Running Aspect on Stampede 3

I am running ASPECT on Stampede3, and the models are global mantle convection simulations with imposed kinematic boundary conditions, with ~393,216 active cells and total degrees of freedom of ~16.4 million.

I have tested different parallel configurations on Stampede3 (112 cores per node) and observed the following scaling behaviour:

  • 5 nodes, 560 MPI ranks → memory exhaustion error
  • 5 nodes, 520 MPI ranks → memory exhaustion error
  • 5 nodes, 448 MPI ranks → stable and appears to be the optimal configuration so far.

I would like suggestions on whether this behaviour is expected for ASPECT at this problem size.

Thank you for posting your findings on the forum!

I have not tested your model configuration but I can share my experience running large models on Stampede3. I was able to run instantaneous global mantle convection models with ~800 million Dofs using 32 nodes (2560 ranks) on the icx queue. The same model configuration gave me memory exhaustion error when I used 64 nodes (3072 ranks) on the skx queue.

Looking at your node configuration, I am guessing you are using spr nodes on Stampede3, which has lesser memory (128 GB) than the skx (192 GB) or icx (256 GB) nodes. You point out an interesting observation that the model does work when the memory available per rank is higher; I can’t tell you what exactly in the simulation would cause this behavior (i.e., have a copy of variable per rank and cause memory exhaustion), but I would recommend you to try a different queue or increase the number of nodes in your submit script so that you have more memory available per rank.

I hope this helps. Please don’t hesitate to ask further questions.

Best,
Arushi

@DebanjanPal1995 - Following on the suggestions from @arushi_saxena, can you tell us a bit more about your model or provide a PRM file?

Even when using nodes with less total memory, my sense is your models should not hit the limits as you still have less than 40,000 DOF per core. Are you by chance tracking a large number of particles in your simulations?
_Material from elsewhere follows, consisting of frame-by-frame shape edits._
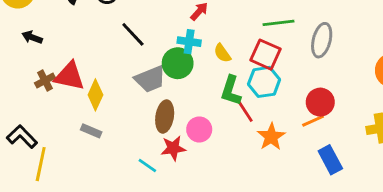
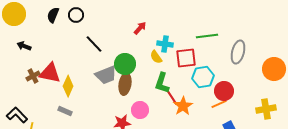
green line: (278, 23) -> (207, 36), moved
gray ellipse: (322, 40) -> (238, 52), moved
cyan cross: (189, 42) -> (165, 44), moved
red square: (265, 55) -> (186, 58), turned -30
cyan hexagon: (264, 82) -> (203, 77), moved
brown ellipse: (165, 117) -> (125, 84), moved
orange star: (271, 137) -> (183, 106), moved

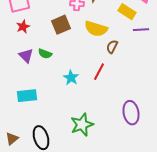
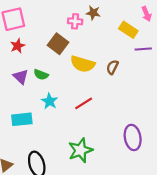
brown square: (61, 25) -> (58, 44), turned -30
yellow semicircle: (96, 29) -> (83, 64), moved
red line: (99, 72) -> (84, 103), moved, turned 30
cyan star: (71, 78) -> (50, 101), moved

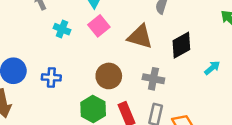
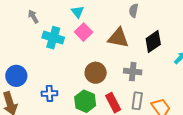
cyan cross: (62, 29) -> (53, 38), size x1.5
blue cross: (51, 77) -> (49, 93), moved

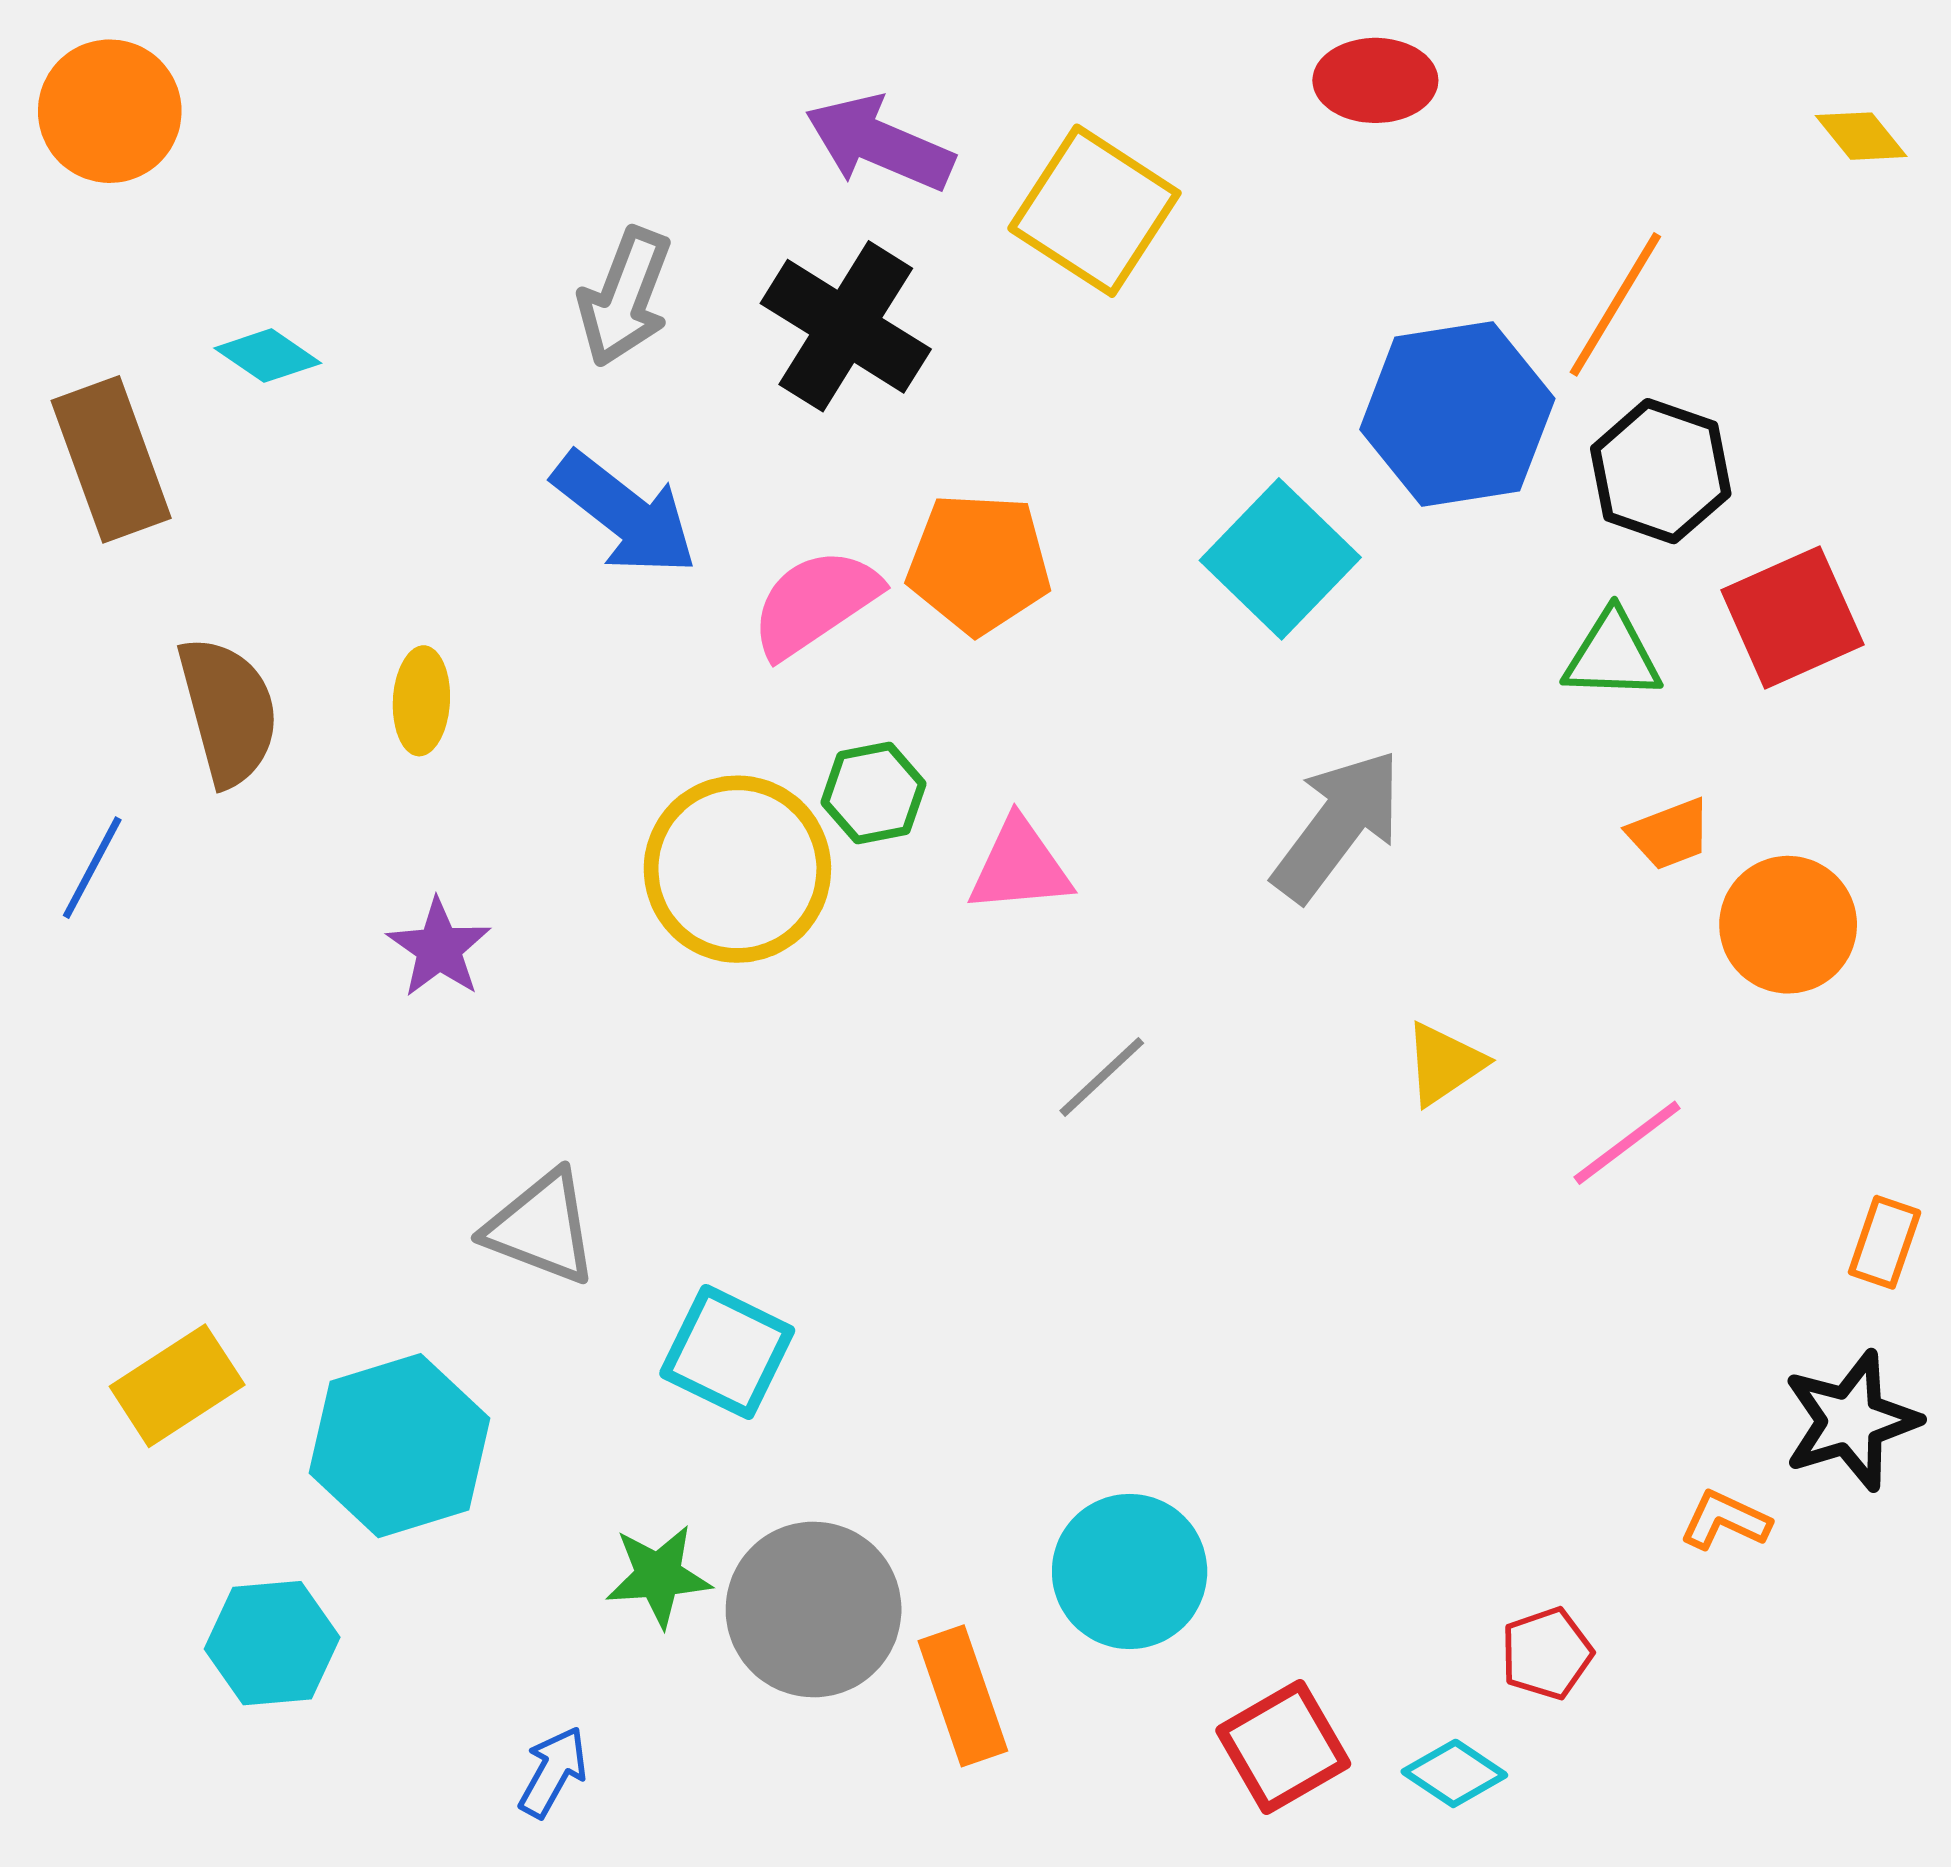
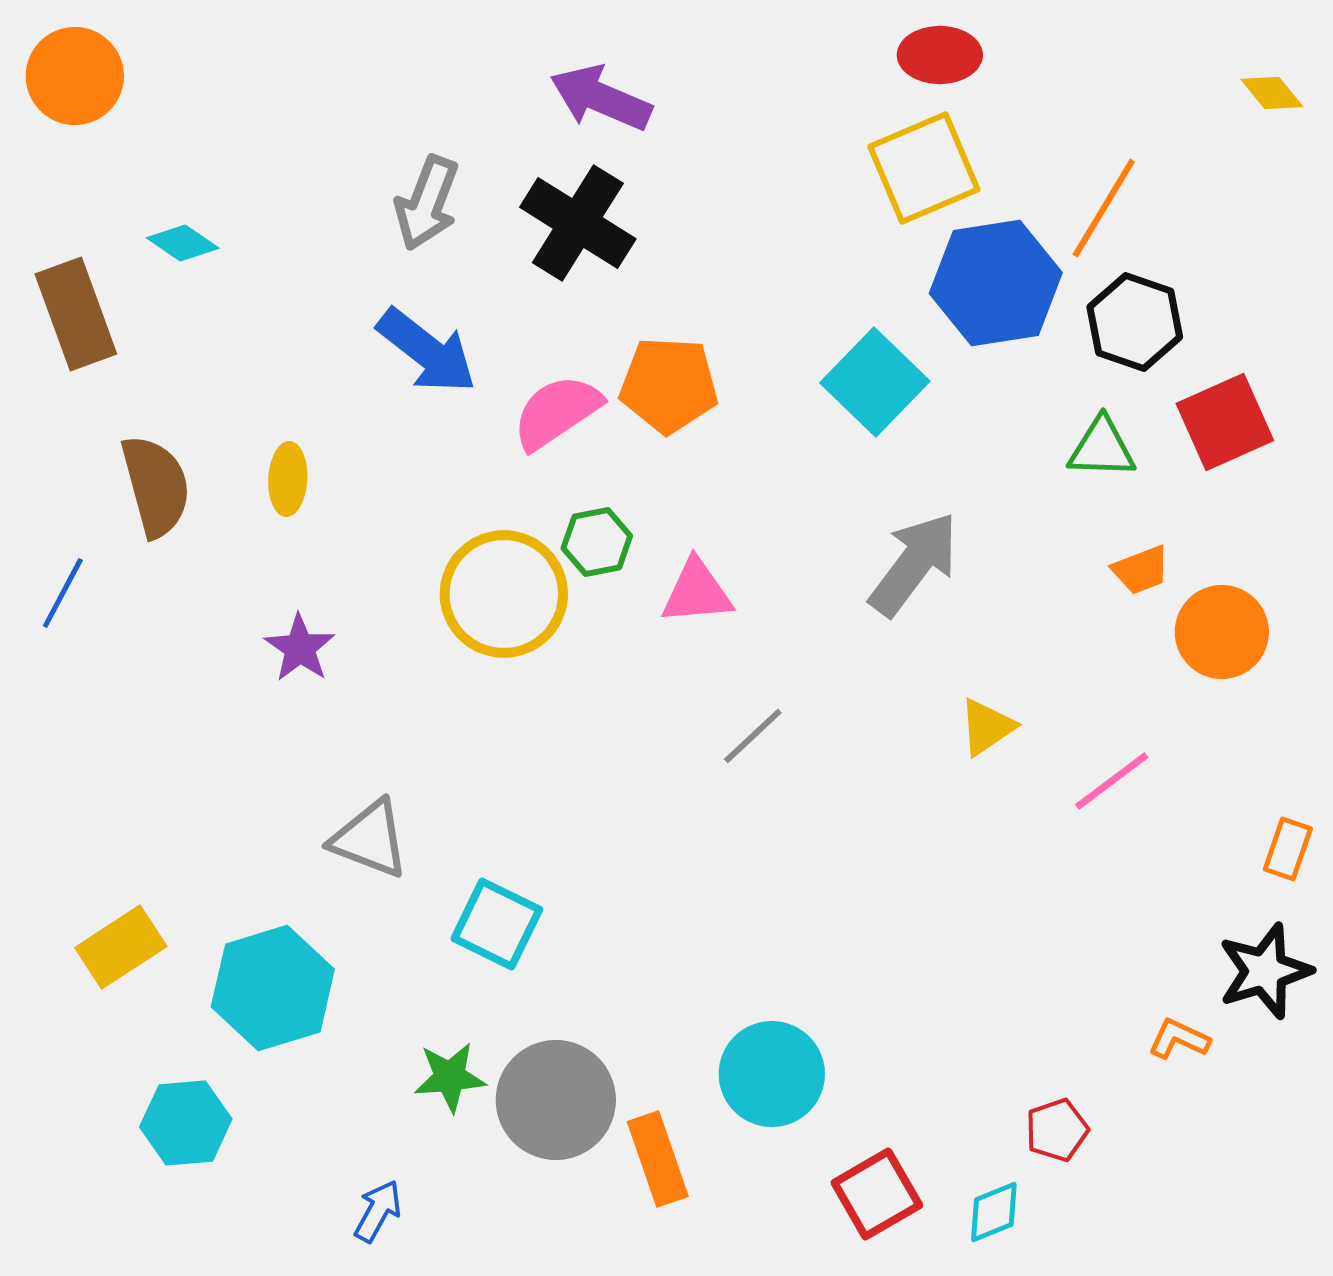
yellow square: (1094, 211) -> (924, 168), moved, turned 34
cyan diamond: (1454, 1773) -> (994, 1212), turned -56

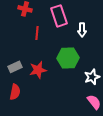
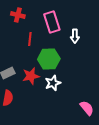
green hexagon: (68, 58) -> (49, 59), moved
white star: (92, 77) -> (53, 83), moved

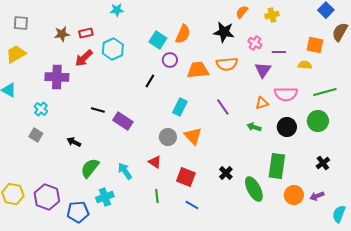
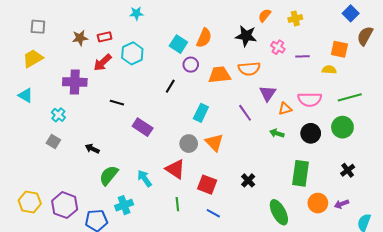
purple triangle: (263, 70) -> (268, 93), moved
black line: (98, 110) -> (117, 103), moved
red triangle: (155, 162) -> (175, 169), size x1.5
green ellipse: (254, 189) -> (279, 212), moved

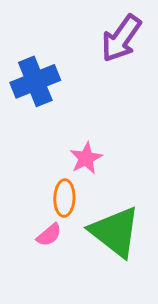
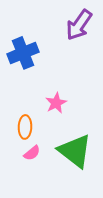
orange ellipse: (64, 198) -> (25, 127), moved

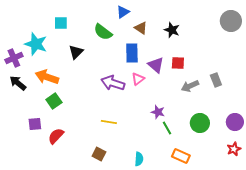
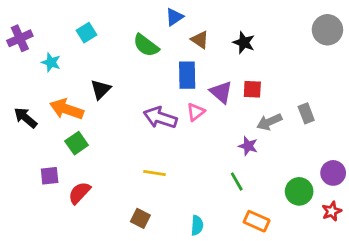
cyan square: (61, 23) -> (86, 33), turned -32
cyan star: (36, 44) -> (51, 62), size x0.6
black triangle: (76, 52) -> (101, 89), moved
purple cross: (14, 58) -> (20, 38), moved
purple star: (158, 112) -> (248, 146), moved
green circle: (200, 123) -> (299, 191), moved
It will likely be helpful to use the memory statistics post processor to gain more insight into what part of the model is taking up large amounts of memory.

Thanks for your reply @arushi_saxena and @jbnaliboff.

@arushi_saxena I am using the spr nodes and I will test with icx or skx nodes.
@jbnaliboff I have shared the parameter file and I am not tracking particles. The input file is very similar to https://academic.oup.com/gji/article/237/3/1251/7616936#446886573 (Dannber et al. 2024).

input.prm (5.8 KB)

@DebanjanPal1995 - Thank you for sending over the PRM file. Would you also mind sending over the log.txt file as well?